YOUR INSTRUCTIONS:
Count every line below in which "города" occurs, then give only the count.

★ ★ ★ ★ ★ ★ ★

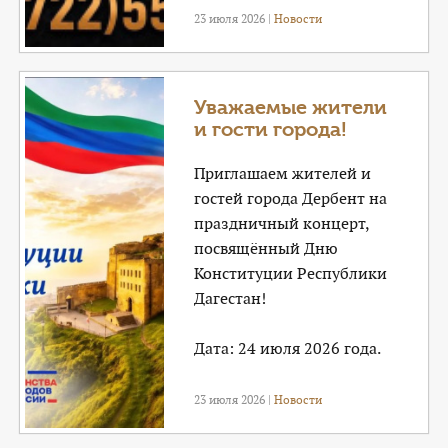
23 июля 2026 |
Новости
Уважаемые жители
и гости города!
Приглашаем жителей и
гостей города Дербент на
праздничный концерт,
посвящённый Дню
Конституции Республики
Дагестан!
Дата: 24 июля 2026 года.
23 июля 2026 |
Новости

★ ★ ★ ★ ★ ★ ★

SOLUTION TO THIS PROBLEM:
2